First of all, a distinction is made between polycrystalline and monocrystalline panels. Whereas the somewhat more expensive monocrystalline modules contain pure silicon and achieve a higher efficiency, the less expensive polycrystalline modules consist of less pure silicon crystals. Here it is important to note that the higher the efficiency of the panels, the more electricity can be generated from the incoming solar radiation. Since the amount of electricity generated is crucial for a good solar panel, the quality can also be calculated based on the power density. Here, you divide the power (watts) by the module area and should get a value between 130 watts/m². Another criterion for high quality solar panels is the IEC 61215 standard, which is found on most panels sold in Germany.
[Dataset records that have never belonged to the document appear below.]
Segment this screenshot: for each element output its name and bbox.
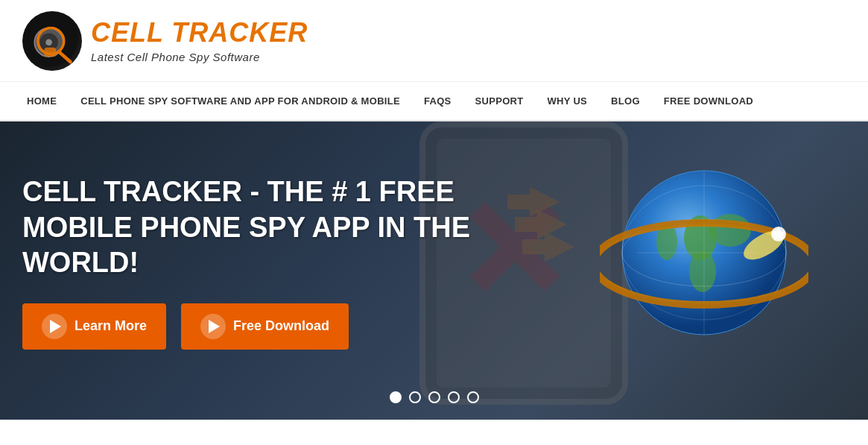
nav-item-nav-faqs: FAQS <box>412 82 463 120</box>
hero-dots <box>390 391 479 403</box>
nav-link-nav-freedownload[interactable]: FREE DOWNLOAD <box>652 82 765 120</box>
free-download-label: Free Download <box>233 318 329 334</box>
nav-link-nav-whyus[interactable]: WHY US <box>536 82 600 120</box>
hero-dot-3[interactable] <box>448 391 460 403</box>
logo[interactable]: CELL TRACKER Latest Cell Phone Spy Softw… <box>22 11 308 71</box>
logo-icon <box>22 11 82 71</box>
logo-text: CELL TRACKER Latest Cell Phone Spy Softw… <box>91 18 308 63</box>
nav-item-nav-freedownload: FREE DOWNLOAD <box>652 82 765 120</box>
nav-item-nav-blog: BLOG <box>599 82 652 120</box>
hero-buttons: Learn More Free Download <box>22 303 484 350</box>
nav-link-nav-software[interactable]: CELL PHONE SPY SOFTWARE AND APP FOR ANDR… <box>69 82 412 120</box>
hero-headline-line1: CELL TRACKER - THE # 1 FREE <box>22 176 454 207</box>
hero-headline: CELL TRACKER - THE # 1 FREE MOBILE PHONE… <box>22 174 484 281</box>
learn-more-label: Learn More <box>75 318 147 334</box>
svg-point-3 <box>45 39 52 45</box>
nav-item-nav-software: CELL PHONE SPY SOFTWARE AND APP FOR ANDR… <box>69 82 412 120</box>
globe-svg <box>600 156 808 364</box>
nav-link-nav-home[interactable]: HOME <box>15 82 69 120</box>
hero-dot-2[interactable] <box>428 391 440 403</box>
logo-subtitle: Latest Cell Phone Spy Software <box>91 51 308 63</box>
nav-item-nav-support: SUPPORT <box>463 82 536 120</box>
logo-title: CELL TRACKER <box>91 18 308 48</box>
hero-dot-0[interactable] <box>390 391 402 403</box>
hero-section: CELL TRACKER - THE # 1 FREE MOBILE PHONE… <box>0 121 868 420</box>
learn-more-play-icon <box>42 314 67 339</box>
hero-headline-line2: MOBILE PHONE SPY APP IN THE WORLD! <box>22 212 470 279</box>
free-download-play-icon <box>200 314 226 339</box>
logo-svg <box>26 15 78 67</box>
globe-container <box>600 156 808 364</box>
nav-item-nav-home: HOME <box>15 82 69 120</box>
hero-dot-4[interactable] <box>467 391 479 403</box>
nav-link-nav-blog[interactable]: BLOG <box>599 82 652 120</box>
hero-content: CELL TRACKER - THE # 1 FREE MOBILE PHONE… <box>22 174 484 350</box>
nav-item-nav-whyus: WHY US <box>536 82 600 120</box>
free-download-button[interactable]: Free Download <box>181 303 349 350</box>
svg-point-15 <box>709 214 751 247</box>
hero-dot-1[interactable] <box>409 391 421 403</box>
svg-rect-6 <box>45 47 57 56</box>
learn-more-button[interactable]: Learn More <box>22 303 166 350</box>
nav-link-nav-support[interactable]: SUPPORT <box>463 82 536 120</box>
nav-link-nav-faqs[interactable]: FAQS <box>412 82 463 120</box>
header: CELL TRACKER Latest Cell Phone Spy Softw… <box>0 0 868 82</box>
main-nav: HOMECELL PHONE SPY SOFTWARE AND APP FOR … <box>0 82 868 121</box>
In this certification, the corresponding module is tested for any defects, efficiency and many more criteria. This certificate is issued by TÜV Rheinland, for example, and consumers can see which solar panels have received it. For many consumers, the economic factor is also important. Here you can assume a useful life of 25 years and you can calculate the electricity produced during this time. If one puts now acquisition costs and current yield in relation, one gets an overview whether a certain model is suitable for the individual consumer. Due to the high exposure to weather, the degradation is also very crucial, because this value indicates how much power loss a solar system has over the years. A low value is therefore better than a high value and should be around 0.1 percent degradation per year.